▸ PROBLEM STATEMENT: Below are entries; work out how many of their lines include the string "Informace", and reply with the number only.

Page-level text extractions
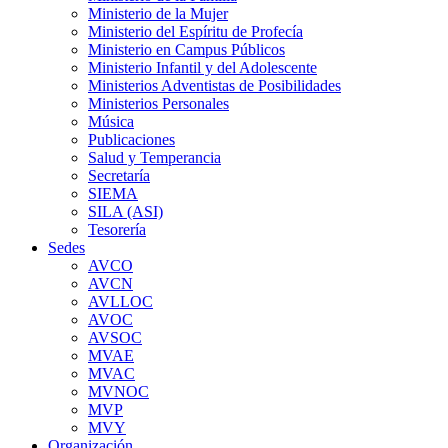
Ministerio de la Mujer
Ministerio del Espíritu de Profecía
Ministerio en Campus Públicos
Ministerio Infantil y del Adolescente
Ministerios Adventistas de Posibilidades
Ministerios Personales
Música
Publicaciones
Salud y Temperancia
Secretaría
SIEMA
SILA (ASI)
Tesorería
Sedes
AVCO
AVCN
AVLLOC
AVOC
AVSOC
MVAE
MVAC
MVNOC
MVP
MVY
Organización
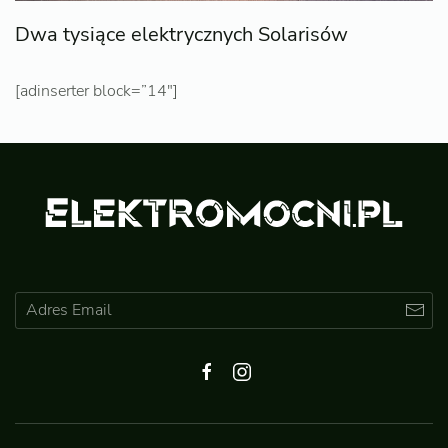
Dwa tysiące elektrycznych Solarisów
[adinserter block=”14″]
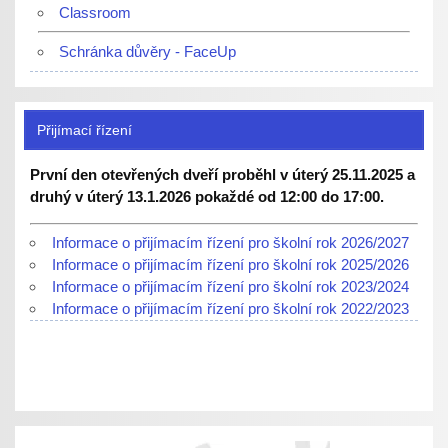
Classroom
Schránka důvěry - FaceUp
Přijímací řízení
První den otevřených dveří proběhl v úterý 25.11.2025 a
druhý v úterý 13.1.2026 pokaždé od 12:00 do 17:00.
Informace o přijímacím řízení pro školní rok 2026/2027
Informace o přijímacím řízení pro školní rok 2025/2026
Informace o přijímacím řízení pro školní rok 2023/2024
Informace o přijímacím řízení pro školní rok 2022/2023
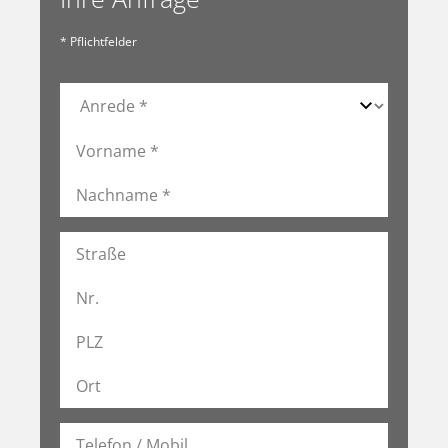
* Pflichtfelder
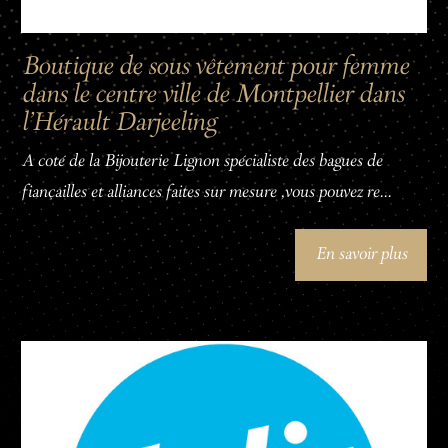
Boutique de sous vêtement pour femme
dans le centre ville de Montpellier dans
l'Hérault Darjeeling
A coté de la Bijouterie Lignon spécialiste des bagues de
fiançailles et alliances faites sur mesure ,vous pouvez re...
En savoir plus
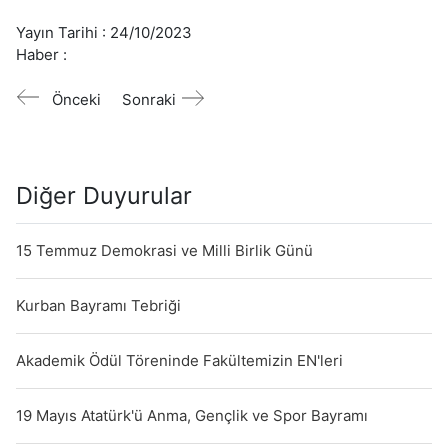
Yayın Tarihi :
24/10/2023
Haber :
Önceki
Sonraki
Diğer Duyurular
15 Temmuz Demokrasi ve Milli Birlik Günü
Kurban Bayramı Tebriği
Akademik Ödül Töreninde Fakültemizin EN'leri
19 Mayıs Atatürk'ü Anma, Gençlik ve Spor Bayramı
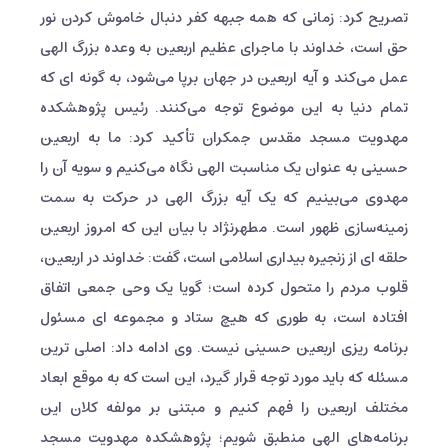
تصریح کرد: زمانی که همه جبهه کفر دنبال خاموش کردن نور
حق است، خداوند با ماجرای عظیم اربعین به وعده بزرگ الهی
عمل می‌کند و آیه اربعین در جهان برپا می‌شود، به گونه ای که
تمام دنیا به این موضوع توجه می‌کنند. رئیس پژوهشکده
مهدویت مسجد مقدس جمکران تأکید کرد: ما به اربعین
حسینی به عنوان یک مناسبت الهی نگاه می‌کنیم و سویه آن را
مهدوی می‌بینیم که یک آیه بزرگ الهی در حرکت به سمت
زمینه‌سازی ظهور است. مطهرنژاد با بیان این که امروز اربعین
حلقه ای از زنجیره بیداری اسلامی است، گفت: خداوند در اربعین،
قلوب مردم را متحول کرده است؛ گویا یک وحی جمعی اتفاق
افتاده است، به طوری که هیچ ستاد و مجموعه ای مسئول
برنامه ریزی اربعین حسینی نیست. وی ادامه داد: اصلی ترین
مسئله که باید مورد توجه قرار گیرد، این است که به موقع ابعاد
مختلف اربعین را فهم کنیم و مبتنی بر مولفه کلان این
برنامه‌های الهی منطبق شویم؛ پژوهشکده مهدویت مسجد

▸ EXERCISE RESPONSE: 4